Dust rolling in the 1930s
Conservation Districts help landowners and operators develop conservation plans which include grazing and cropping systems, irrigation water management, rangeland improvements and tree planting to prevent another Dust Bowl.
Boulder County Today
What is a Conservation District?
In the early 1930s the United States experienced an unparalleled ecological disaster known as the Dust Bowl. Severe, sustained drought in the Great Plains caused soil erosion and huge black dust storms that blotted out the sun. The storms stretched south to Texas and east to New York. Dust even sifted into the White House and onto the desk of President Franklin D. Roosevelt. After seeing the sky black with dust in Washington, the U.S. Congress unanimously passed legislation declaring soil and water conservation a national policy and priority. Since about three-fourths of the United States was privately owned, Congress realized that only active, voluntary support from landowners would guarantee the success of conservation work on private land. In 1937, President Roosevelt wrote the governors of all the states recommending legislation that would allow local landowners to form soil conservation districts.
How We Work
The Longmont and Boulder Valley Conservation Districts were formed after the State of Colorado passed the Colorado Soil Conservation Act. The governing boards of supervisors are elected by local landowners. Each supervisor serves a four year term and gives of their time and talents voluntarily. The boards meet once per month to discuss strategies and goals for the district. The programs and projects selected for implementation in the district are determined based on inputs from local landowners.

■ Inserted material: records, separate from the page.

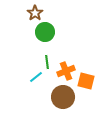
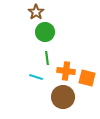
brown star: moved 1 px right, 1 px up
green line: moved 4 px up
orange cross: rotated 30 degrees clockwise
cyan line: rotated 56 degrees clockwise
orange square: moved 1 px right, 3 px up
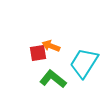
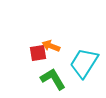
green L-shape: rotated 20 degrees clockwise
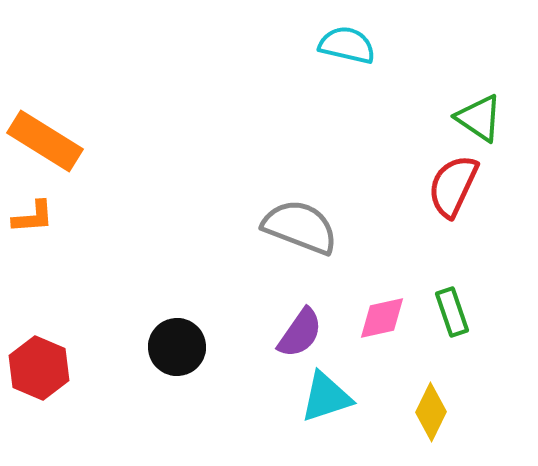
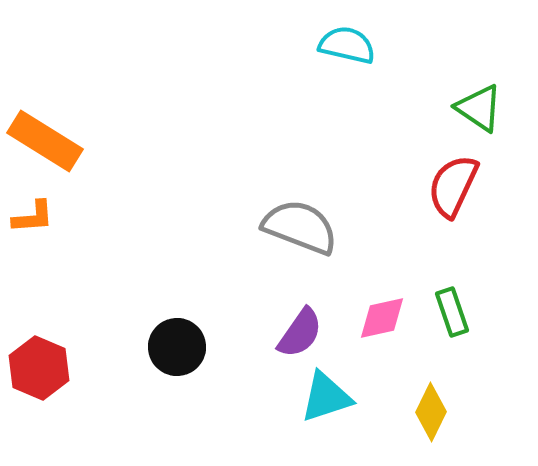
green triangle: moved 10 px up
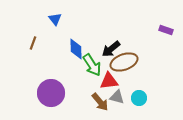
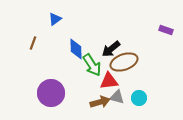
blue triangle: rotated 32 degrees clockwise
brown arrow: rotated 66 degrees counterclockwise
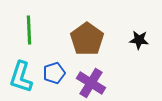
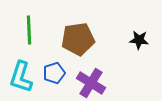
brown pentagon: moved 9 px left; rotated 28 degrees clockwise
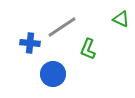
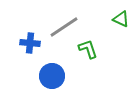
gray line: moved 2 px right
green L-shape: rotated 140 degrees clockwise
blue circle: moved 1 px left, 2 px down
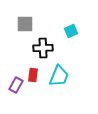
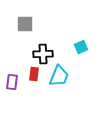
cyan square: moved 10 px right, 16 px down
black cross: moved 6 px down
red rectangle: moved 1 px right, 1 px up
purple rectangle: moved 4 px left, 3 px up; rotated 21 degrees counterclockwise
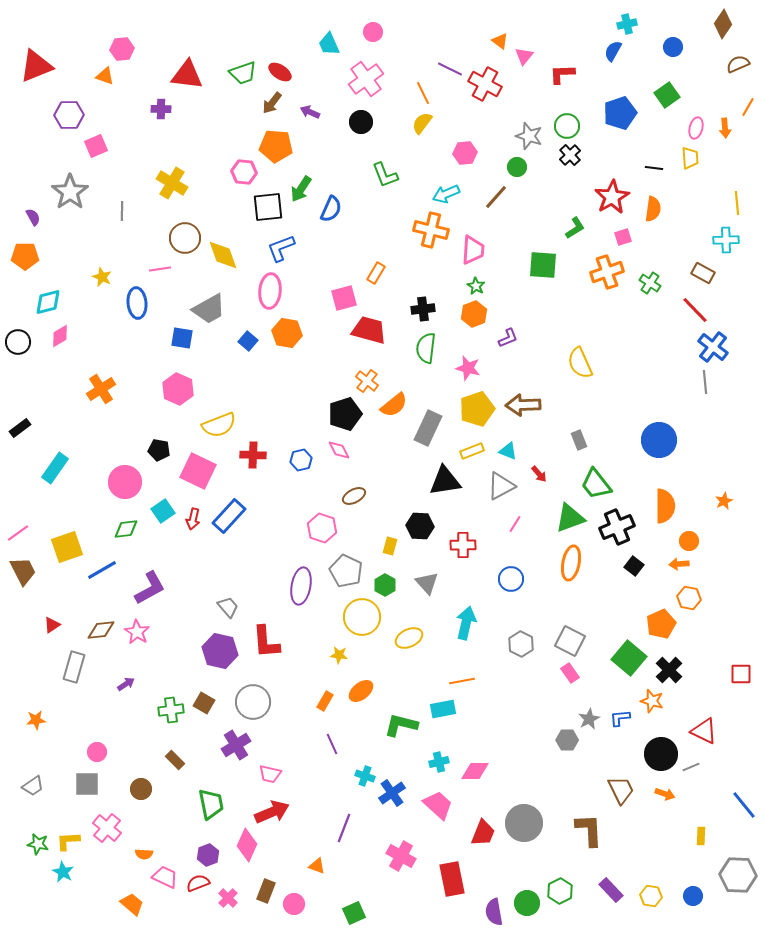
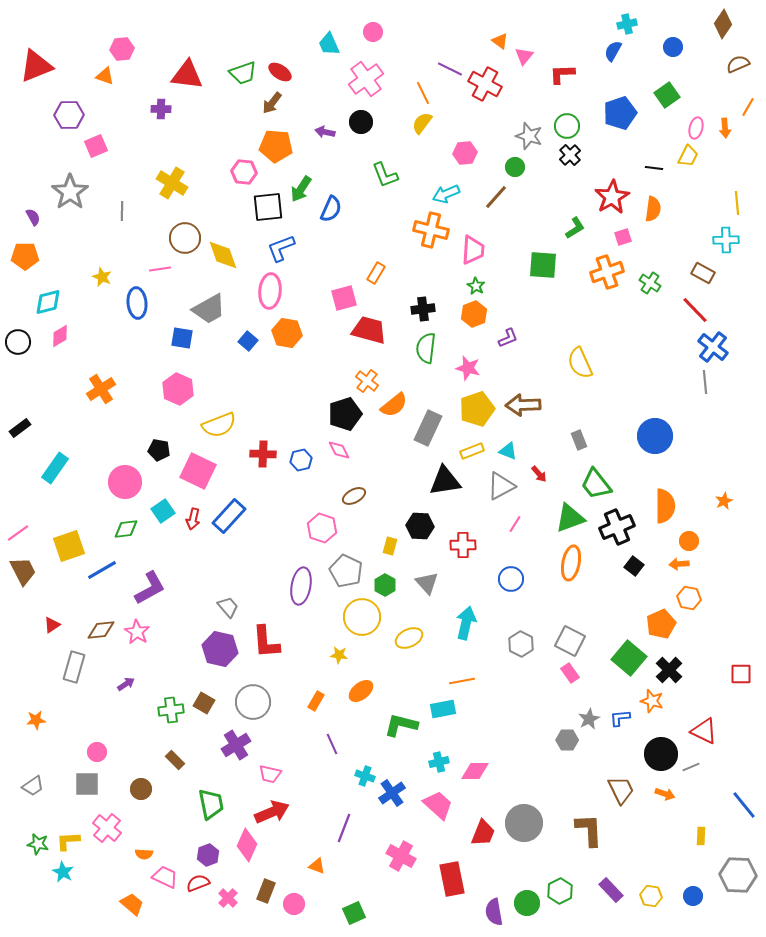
purple arrow at (310, 112): moved 15 px right, 20 px down; rotated 12 degrees counterclockwise
yellow trapezoid at (690, 158): moved 2 px left, 2 px up; rotated 30 degrees clockwise
green circle at (517, 167): moved 2 px left
blue circle at (659, 440): moved 4 px left, 4 px up
red cross at (253, 455): moved 10 px right, 1 px up
yellow square at (67, 547): moved 2 px right, 1 px up
purple hexagon at (220, 651): moved 2 px up
orange rectangle at (325, 701): moved 9 px left
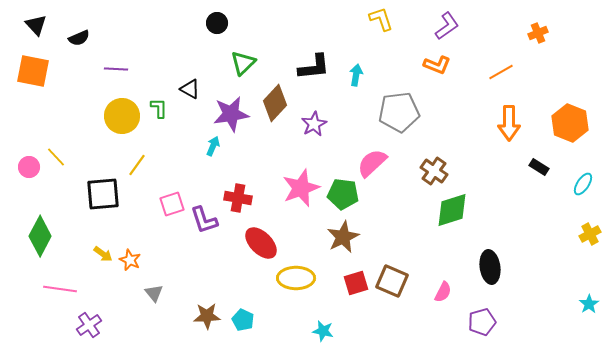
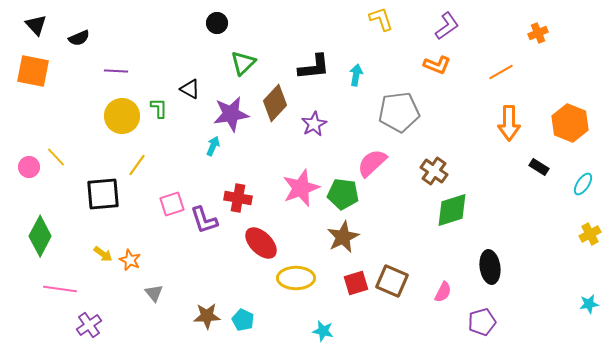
purple line at (116, 69): moved 2 px down
cyan star at (589, 304): rotated 24 degrees clockwise
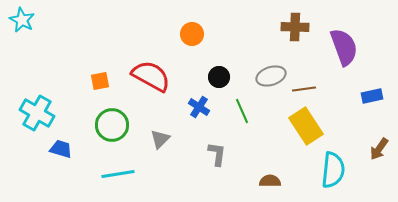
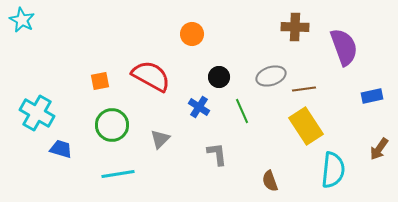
gray L-shape: rotated 15 degrees counterclockwise
brown semicircle: rotated 110 degrees counterclockwise
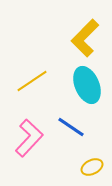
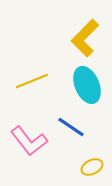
yellow line: rotated 12 degrees clockwise
pink L-shape: moved 3 px down; rotated 99 degrees clockwise
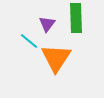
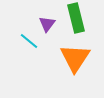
green rectangle: rotated 12 degrees counterclockwise
orange triangle: moved 19 px right
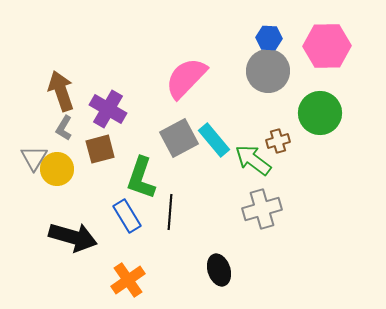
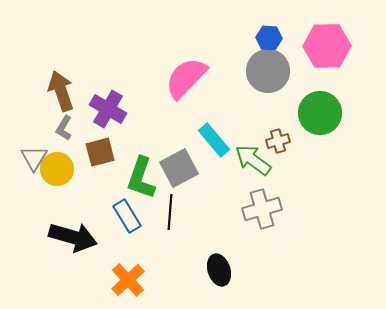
gray square: moved 30 px down
brown square: moved 3 px down
orange cross: rotated 8 degrees counterclockwise
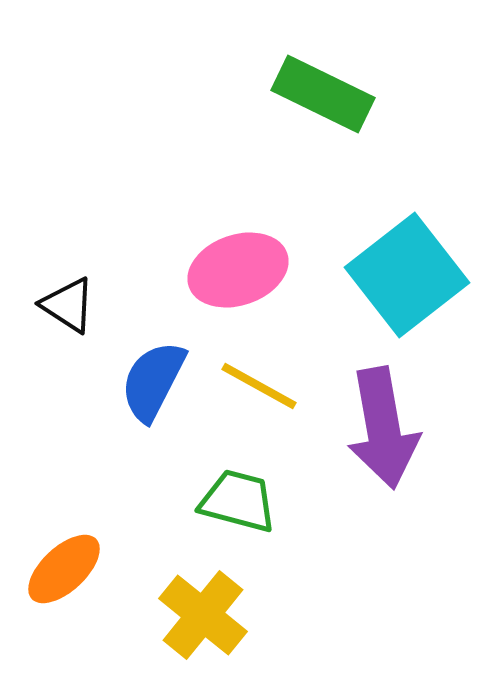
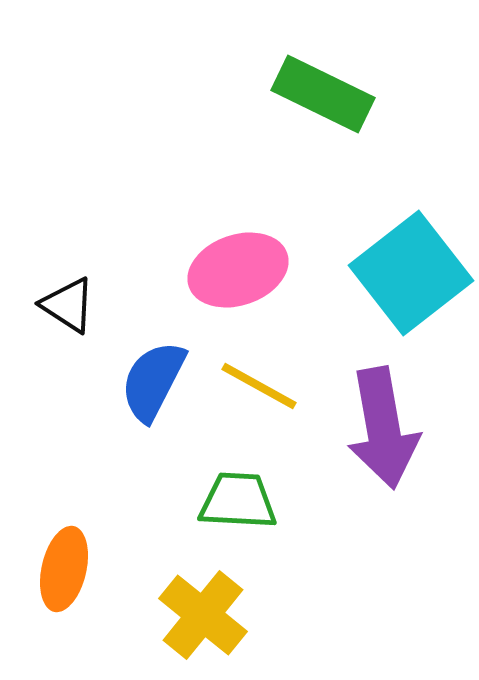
cyan square: moved 4 px right, 2 px up
green trapezoid: rotated 12 degrees counterclockwise
orange ellipse: rotated 34 degrees counterclockwise
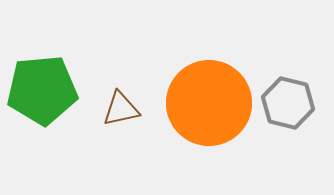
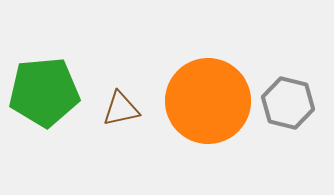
green pentagon: moved 2 px right, 2 px down
orange circle: moved 1 px left, 2 px up
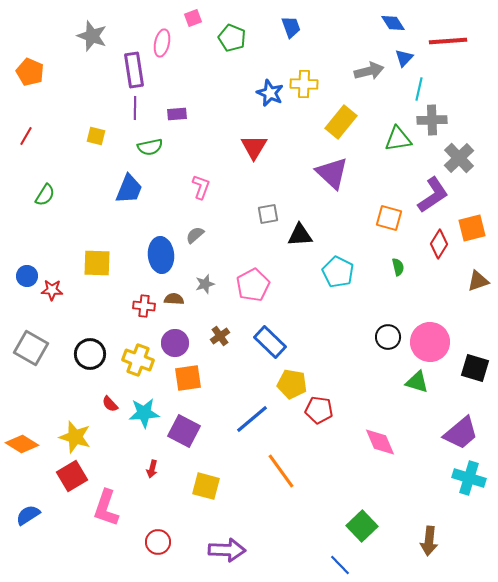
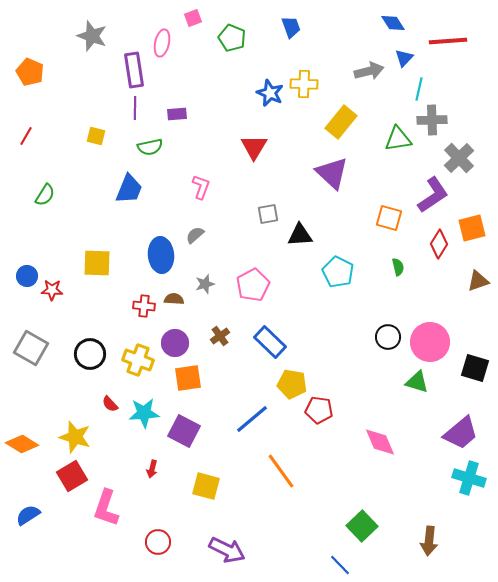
purple arrow at (227, 550): rotated 24 degrees clockwise
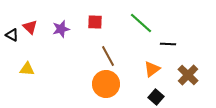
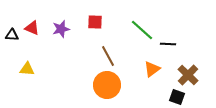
green line: moved 1 px right, 7 px down
red triangle: moved 2 px right, 1 px down; rotated 21 degrees counterclockwise
black triangle: rotated 24 degrees counterclockwise
orange circle: moved 1 px right, 1 px down
black square: moved 21 px right; rotated 21 degrees counterclockwise
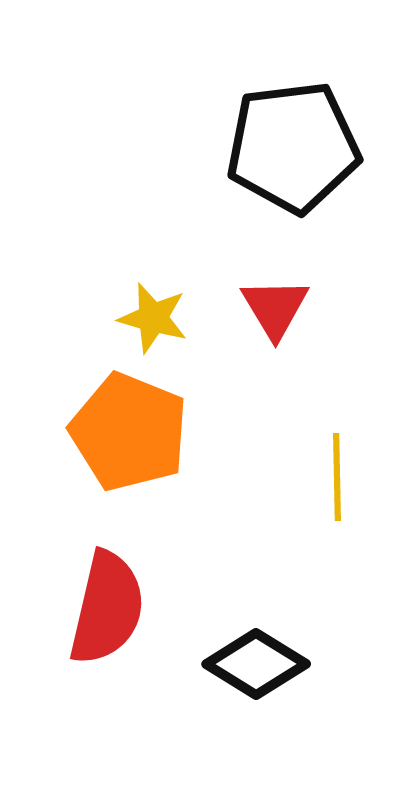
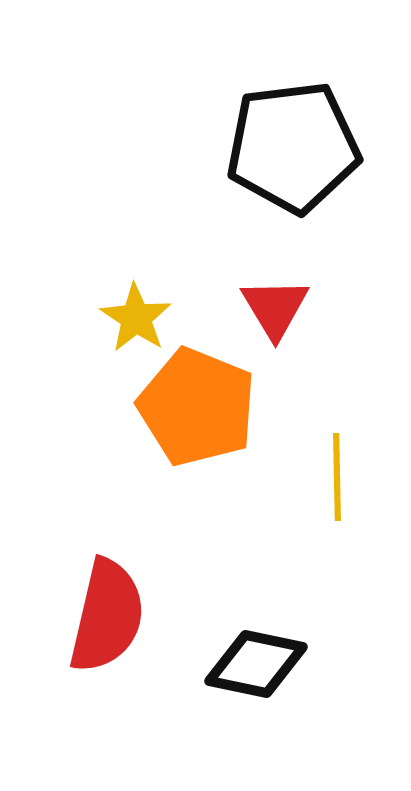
yellow star: moved 17 px left; rotated 18 degrees clockwise
orange pentagon: moved 68 px right, 25 px up
red semicircle: moved 8 px down
black diamond: rotated 20 degrees counterclockwise
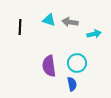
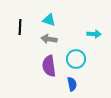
gray arrow: moved 21 px left, 17 px down
cyan arrow: rotated 16 degrees clockwise
cyan circle: moved 1 px left, 4 px up
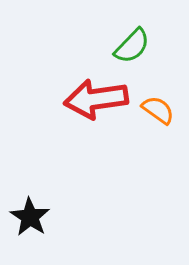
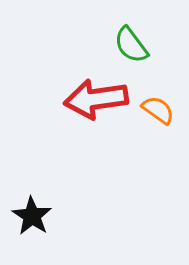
green semicircle: moved 1 px left, 1 px up; rotated 99 degrees clockwise
black star: moved 2 px right, 1 px up
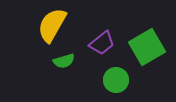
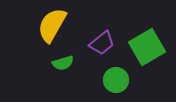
green semicircle: moved 1 px left, 2 px down
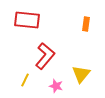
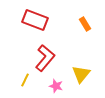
red rectangle: moved 8 px right; rotated 15 degrees clockwise
orange rectangle: moved 1 px left; rotated 40 degrees counterclockwise
red L-shape: moved 2 px down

The local liaison from the Natural Resources Conservation Service (NRCS) to the Longmont and Boulder Valley Conservation Districts is Boyd Byelich, District Conservationist. Mr. Byelich ensures that all selected programs and projects are well coordinated with NRCS. The Districts also partner with Colorado State University Extension and other county agencies. The District Supervisors meet once each year with the Boulder County and Weld County Commissioners to discuss agriculture issues in those counties.
The Longmont Conservation District and the Boulder Valley Conservation District will each develop and implement a cooperative program for the conservation and sustainability of the natural resources within that Districts boundaries.